§ **RECORD EXCERPTS**:
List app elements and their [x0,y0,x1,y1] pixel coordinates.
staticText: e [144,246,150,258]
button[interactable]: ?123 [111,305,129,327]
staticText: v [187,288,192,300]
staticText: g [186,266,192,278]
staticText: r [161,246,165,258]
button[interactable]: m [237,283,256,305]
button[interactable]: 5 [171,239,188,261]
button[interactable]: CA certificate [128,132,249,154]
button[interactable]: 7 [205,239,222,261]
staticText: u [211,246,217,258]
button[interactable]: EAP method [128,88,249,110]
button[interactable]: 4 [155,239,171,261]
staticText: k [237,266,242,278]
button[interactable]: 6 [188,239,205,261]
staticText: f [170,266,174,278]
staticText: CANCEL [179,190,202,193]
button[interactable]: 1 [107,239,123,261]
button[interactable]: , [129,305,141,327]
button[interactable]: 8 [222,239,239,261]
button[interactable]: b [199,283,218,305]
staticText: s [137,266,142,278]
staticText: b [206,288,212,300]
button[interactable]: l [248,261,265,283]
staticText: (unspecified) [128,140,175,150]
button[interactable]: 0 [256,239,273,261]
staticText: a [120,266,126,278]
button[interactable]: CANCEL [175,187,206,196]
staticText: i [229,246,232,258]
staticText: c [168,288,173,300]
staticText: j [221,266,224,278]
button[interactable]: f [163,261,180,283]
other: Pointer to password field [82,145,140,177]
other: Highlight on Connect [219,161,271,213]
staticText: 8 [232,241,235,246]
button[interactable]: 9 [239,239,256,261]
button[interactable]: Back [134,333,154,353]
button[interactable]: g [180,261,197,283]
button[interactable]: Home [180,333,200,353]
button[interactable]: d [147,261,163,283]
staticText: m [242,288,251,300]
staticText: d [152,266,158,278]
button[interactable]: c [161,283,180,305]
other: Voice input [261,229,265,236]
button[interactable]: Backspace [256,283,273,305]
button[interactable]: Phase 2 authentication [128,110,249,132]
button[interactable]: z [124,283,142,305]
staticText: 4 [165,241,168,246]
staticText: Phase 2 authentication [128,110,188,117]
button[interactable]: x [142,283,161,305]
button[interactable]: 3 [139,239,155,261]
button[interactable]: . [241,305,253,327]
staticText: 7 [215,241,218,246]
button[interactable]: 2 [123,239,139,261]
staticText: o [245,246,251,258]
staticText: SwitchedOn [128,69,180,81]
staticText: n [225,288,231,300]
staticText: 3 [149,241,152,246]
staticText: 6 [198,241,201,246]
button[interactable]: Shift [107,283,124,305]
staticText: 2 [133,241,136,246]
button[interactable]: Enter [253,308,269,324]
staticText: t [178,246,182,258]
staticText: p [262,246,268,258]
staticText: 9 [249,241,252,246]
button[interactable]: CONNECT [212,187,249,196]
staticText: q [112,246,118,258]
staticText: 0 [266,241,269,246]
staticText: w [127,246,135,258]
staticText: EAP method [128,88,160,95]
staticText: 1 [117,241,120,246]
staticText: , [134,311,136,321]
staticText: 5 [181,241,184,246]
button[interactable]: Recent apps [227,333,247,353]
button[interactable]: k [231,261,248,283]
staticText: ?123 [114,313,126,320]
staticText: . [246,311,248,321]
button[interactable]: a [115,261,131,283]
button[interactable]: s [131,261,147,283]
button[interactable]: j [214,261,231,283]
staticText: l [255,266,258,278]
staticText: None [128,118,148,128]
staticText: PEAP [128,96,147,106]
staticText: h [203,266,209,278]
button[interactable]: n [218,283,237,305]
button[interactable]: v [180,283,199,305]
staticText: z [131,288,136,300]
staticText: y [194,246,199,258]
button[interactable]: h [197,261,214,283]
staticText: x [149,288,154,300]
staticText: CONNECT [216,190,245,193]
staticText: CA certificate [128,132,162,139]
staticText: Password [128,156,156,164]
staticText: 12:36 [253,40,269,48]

---

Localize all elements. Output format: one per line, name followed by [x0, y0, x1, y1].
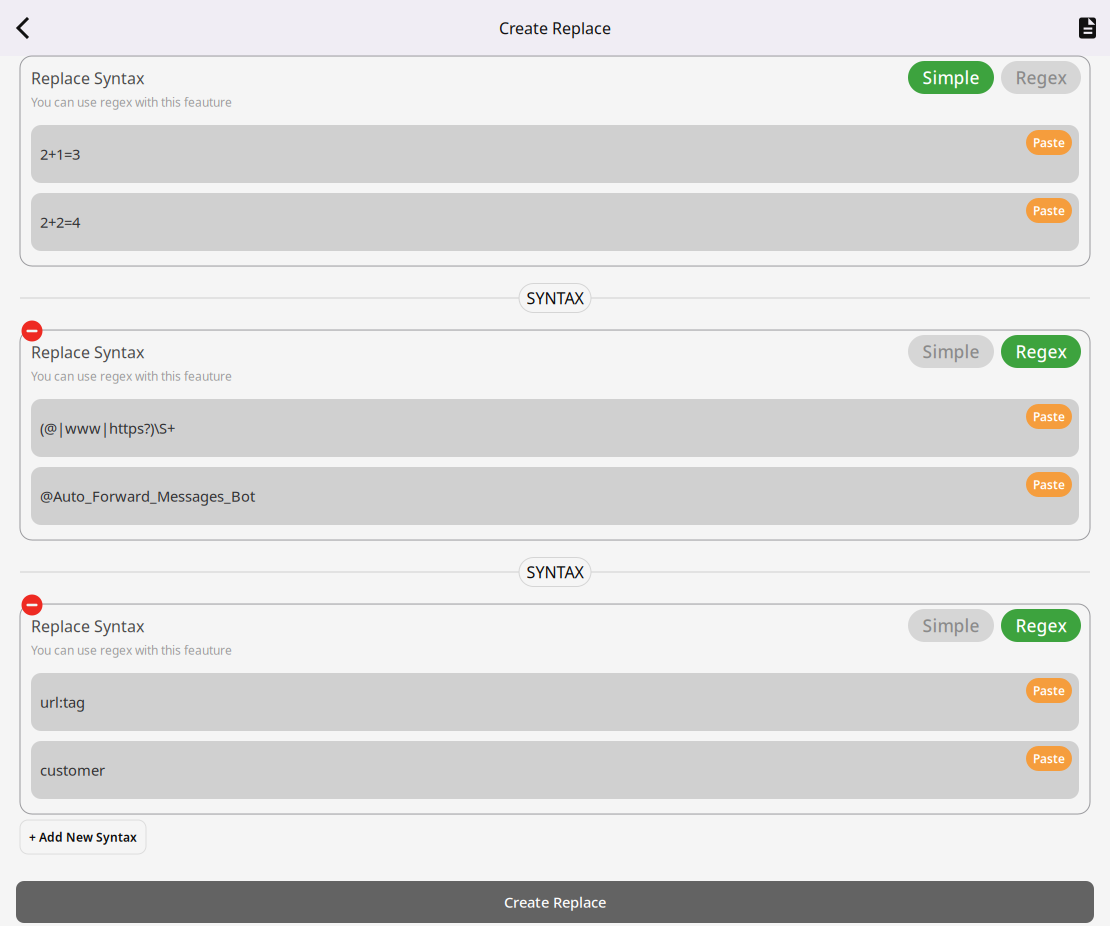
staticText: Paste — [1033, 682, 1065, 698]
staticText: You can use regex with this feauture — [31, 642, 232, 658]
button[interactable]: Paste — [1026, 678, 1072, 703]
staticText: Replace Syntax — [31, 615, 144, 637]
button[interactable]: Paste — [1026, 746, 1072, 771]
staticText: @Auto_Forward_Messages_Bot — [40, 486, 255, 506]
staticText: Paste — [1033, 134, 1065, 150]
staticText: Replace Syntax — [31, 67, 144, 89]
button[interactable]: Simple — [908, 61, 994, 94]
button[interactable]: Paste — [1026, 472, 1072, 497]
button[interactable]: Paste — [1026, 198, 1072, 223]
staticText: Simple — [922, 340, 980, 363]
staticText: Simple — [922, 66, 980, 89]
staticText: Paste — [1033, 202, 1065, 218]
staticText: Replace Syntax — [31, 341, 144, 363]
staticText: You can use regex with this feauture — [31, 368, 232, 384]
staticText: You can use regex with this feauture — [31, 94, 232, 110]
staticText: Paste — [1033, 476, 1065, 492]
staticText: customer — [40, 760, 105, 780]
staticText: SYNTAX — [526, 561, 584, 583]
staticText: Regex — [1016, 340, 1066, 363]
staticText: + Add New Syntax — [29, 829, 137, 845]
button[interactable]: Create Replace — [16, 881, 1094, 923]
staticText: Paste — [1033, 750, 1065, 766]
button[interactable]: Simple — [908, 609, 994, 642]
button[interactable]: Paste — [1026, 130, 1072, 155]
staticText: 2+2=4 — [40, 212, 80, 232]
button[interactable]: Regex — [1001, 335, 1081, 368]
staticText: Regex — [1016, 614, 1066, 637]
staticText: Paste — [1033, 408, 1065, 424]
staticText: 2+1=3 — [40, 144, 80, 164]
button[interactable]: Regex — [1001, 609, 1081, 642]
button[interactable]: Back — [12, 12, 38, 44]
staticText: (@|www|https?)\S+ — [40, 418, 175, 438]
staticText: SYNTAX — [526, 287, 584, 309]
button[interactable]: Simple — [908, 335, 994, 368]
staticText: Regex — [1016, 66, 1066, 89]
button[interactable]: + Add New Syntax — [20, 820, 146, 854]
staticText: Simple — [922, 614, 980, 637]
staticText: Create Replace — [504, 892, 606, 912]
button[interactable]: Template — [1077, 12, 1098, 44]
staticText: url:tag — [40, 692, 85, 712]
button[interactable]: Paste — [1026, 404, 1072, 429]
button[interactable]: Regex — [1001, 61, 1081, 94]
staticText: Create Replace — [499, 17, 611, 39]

§ **WHAT TO PRODUCE**: Among the entries above, find every line holding "this" and copy it.

§ **FINISHED EXERCISE**:
staticText: You can use regex with this feauture — [31, 642, 232, 658]
staticText: You can use regex with this feauture — [31, 368, 232, 384]
staticText: You can use regex with this feauture — [31, 94, 232, 110]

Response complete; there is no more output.